Publication: Academic Exchange Quarterly
Publication Date: 22-JUN-06
Format: Online
Delivery: Immediate Online Access

Article Excerpt
Abstract

Given recent observations about the detrimental effects of alienating children from nature, there should be a similar concern for addressing such effects in college students. "The Literature and Cultures of the Appalachian Trail" is a course that blends work inside in the classroom and outside on the trail as an answer to the effects of what Richard Louv has labeled "nature deficit."

"We do not learn by inference and deduction and the application of mathematics to philosophy, but by direct intercourse and sympathy."

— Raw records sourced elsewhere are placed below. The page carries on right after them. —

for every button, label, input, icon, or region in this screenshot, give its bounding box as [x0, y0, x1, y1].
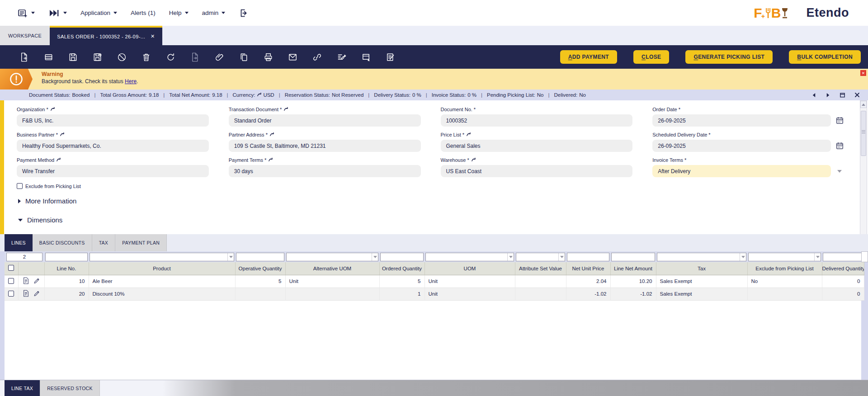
section-dimensions[interactable]: Dimensions	[18, 216, 62, 224]
save-and-close-icon[interactable]	[85, 49, 109, 65]
cell-line-no-[interactable]: 20	[44, 288, 89, 300]
filter-ordered-quantity[interactable]	[380, 253, 424, 261]
link-icon[interactable]	[283, 107, 288, 113]
cell-exclude-from-picking-list[interactable]: No	[747, 275, 822, 288]
exclude-picking-list-checkbox[interactable]	[17, 183, 23, 189]
maximize-view-icon[interactable]	[840, 92, 845, 98]
cell-line-no-[interactable]: 10	[44, 275, 89, 288]
tab-close-icon[interactable]: ✕	[151, 33, 155, 39]
filter-dropdown-icon[interactable]	[814, 253, 821, 261]
calendar-icon[interactable]	[835, 116, 844, 125]
next-record-icon[interactable]	[826, 93, 830, 98]
logout-button[interactable]	[239, 8, 249, 18]
tab-basic-discounts[interactable]: BASIC DISCOUNTS	[33, 234, 92, 251]
scroll-up-icon[interactable]	[860, 101, 867, 108]
clone-icon[interactable]	[231, 49, 256, 65]
dropdown-caret-icon[interactable]	[835, 170, 844, 173]
quick-launch-button[interactable]	[48, 8, 67, 18]
menu-application[interactable]: Application	[80, 9, 117, 16]
workspace-menu-button[interactable]	[17, 8, 35, 19]
cell-alternative-uom[interactable]: Unit	[285, 275, 379, 288]
email-icon[interactable]	[280, 49, 305, 65]
cell-attribute-set-value[interactable]	[515, 275, 566, 288]
cell-exclude-from-picking-list[interactable]	[747, 288, 822, 300]
tab-payment-plan[interactable]: PAYMENT PLAN	[115, 234, 167, 251]
tab-line-tax[interactable]: LINE TAX	[5, 380, 40, 396]
column-header-line-no-[interactable]: Line No.	[44, 262, 89, 275]
link-icon[interactable]	[50, 107, 55, 113]
field-input-invoice-terms[interactable]: After Delivery	[652, 165, 831, 177]
export-icon[interactable]	[183, 49, 207, 65]
filter-tax[interactable]	[657, 253, 746, 261]
cell-attribute-set-value[interactable]	[515, 288, 566, 300]
cell-delivered-quantity[interactable]: 0	[822, 275, 864, 288]
filter-dropdown-icon[interactable]	[372, 253, 378, 261]
add-payment-button[interactable]: ADD PAYMENT	[560, 50, 617, 64]
tab-reserved-stock[interactable]: RESERVED STOCK	[40, 380, 100, 396]
link-icon[interactable]	[305, 49, 329, 65]
column-header-attribute-set-value[interactable]: Attribute Set Value	[515, 262, 566, 275]
cell-net-unit-price[interactable]: -1.02	[566, 288, 610, 300]
column-header-net-unit-price[interactable]: Net Unit Price	[566, 262, 610, 275]
tab-lines[interactable]: LINES	[5, 234, 33, 251]
attachment-icon[interactable]	[207, 49, 231, 65]
filter-alternative-uom[interactable]	[286, 253, 378, 261]
filter-delivered-quantity[interactable]	[823, 253, 863, 261]
calendar-icon[interactable]	[835, 141, 844, 150]
bulk-completion-button[interactable]: BULK COMPLETION	[789, 50, 861, 64]
edit-row-icon[interactable]	[33, 278, 40, 285]
tab-tax[interactable]: TAX	[92, 234, 116, 251]
menu-alerts[interactable]: Alerts (1)	[131, 9, 156, 16]
cell-alternative-uom[interactable]	[285, 288, 379, 300]
cell-delivered-quantity[interactable]: 0	[822, 288, 864, 300]
cell-operative-quantity[interactable]: 5	[235, 275, 285, 288]
filter-dropdown-icon[interactable]	[227, 253, 234, 261]
personalize-icon[interactable]	[329, 49, 354, 65]
new-record-icon[interactable]	[12, 49, 36, 65]
close-button[interactable]: CLOSE	[633, 50, 669, 64]
save-icon[interactable]	[61, 49, 85, 65]
link-icon[interactable]	[269, 132, 274, 138]
section-more-information[interactable]: More Information	[18, 197, 76, 205]
filter-net-unit-price[interactable]	[567, 253, 609, 261]
warning-close-icon[interactable]: ✕	[860, 70, 866, 76]
grid-view-icon[interactable]	[36, 49, 61, 65]
filter-operative-quantity[interactable]	[236, 253, 284, 261]
link-icon[interactable]	[471, 157, 476, 163]
cell-net-unit-price[interactable]: 2.04	[566, 275, 610, 288]
link-icon[interactable]	[60, 132, 65, 138]
column-header-operative-quantity[interactable]: Operative Quantity	[235, 262, 285, 275]
delete-icon[interactable]	[134, 49, 158, 65]
edit-row-icon[interactable]	[33, 290, 40, 298]
cell-uom[interactable]: Unit	[425, 275, 515, 288]
refresh-icon[interactable]	[158, 49, 183, 65]
filter-exclude-from-picking-list[interactable]	[748, 253, 821, 261]
row-checkbox[interactable]	[8, 291, 14, 297]
cell-line-net-amount[interactable]: -1.02	[610, 288, 656, 300]
column-header-line-net-amount[interactable]: Line Net Amount	[610, 262, 656, 275]
column-header-tax[interactable]: Tax	[656, 262, 747, 275]
tab-workspace[interactable]: WORKSPACE	[0, 26, 50, 45]
open-record-icon[interactable]	[23, 290, 29, 298]
form-scrollbar[interactable]	[860, 100, 867, 244]
column-header-delivered-quantity[interactable]: Delivered Quantity	[822, 262, 864, 275]
menu-help[interactable]: Help	[169, 9, 189, 16]
cell-line-net-amount[interactable]: 10.20	[610, 275, 656, 288]
print-icon[interactable]	[256, 49, 280, 65]
filter-uom[interactable]	[425, 253, 514, 261]
grid-row-10[interactable]: 10Ale Beer5Unit5Unit2.0410.20Sales Exemp…	[5, 275, 864, 288]
column-header-product[interactable]: Product	[89, 262, 235, 275]
filter-attribute-set-value[interactable]	[516, 253, 565, 261]
column-header-alternative-uom[interactable]: Alternative UOM	[285, 262, 379, 275]
previous-record-icon[interactable]	[811, 93, 816, 98]
cell-product[interactable]: Discount 10%	[89, 288, 235, 300]
filter-dropdown-icon[interactable]	[740, 253, 746, 261]
tab-sales-order[interactable]: SALES ORDER - 1000352 - 26-09-... ✕	[50, 26, 162, 45]
notes-icon[interactable]	[378, 49, 402, 65]
cell-uom[interactable]: Unit	[425, 288, 515, 300]
row-checkbox[interactable]	[8, 278, 14, 284]
filter-product[interactable]	[90, 253, 234, 261]
column-header-ordered-quantity[interactable]: Ordered Quantity	[379, 262, 425, 275]
column-header-exclude-from-picking-list[interactable]: Exclude from Picking List	[747, 262, 822, 275]
cell-ordered-quantity[interactable]: 1	[379, 288, 425, 300]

Henry David Thoreau, "Natural History of Massachusetts"

Introduction

With all of the recent attention on the possible social effects of the alienation of children from nature, one wonders about the ways in which such alienation may affect university students. More than half a century ago, Aldo Leopold, in proposing his Land Ethic, suggested that perhaps the most serious impediment to the evolution of such an ethic is that "our educational and economic system is headed away from rather than toward, an intense consciousness of the land" (223-224). Recently, Lowell Monke, a former teacher of computer skills to elementary school children, critiqued the computer for inhibiting our ability as humans to learn from the nonhuman world. Monke writes that

Western pedagogy has always favored abstract knowledge over experiential learning. Even relying on books too much too early inhibits the ability of children to develop direct relationships with the subjects they are studying. But because of their power, computers drastically exacerbate this tendency, leading us to believe that vivid images, massive amounts of information, and even online conversations with experts provide an adequate substitute for conversing with the things themselves. (28)

Maybe the most noticed of recent work highlighting the potential deleterious effects of sequestering our children in front of computers or televisions is Richard Louv's. He writes that in a society that imposes on its children "an artificial environment for which they have not evolved," eventually "children and adults alike would suffer from what might be called nature-deficit disorder, not in a clinical sense, but as a condition caused by the cumulative human costs of alienation from nature, including diminished use of the senses, attention difficulties, and higher rates of physical and emotional illnesses" (71).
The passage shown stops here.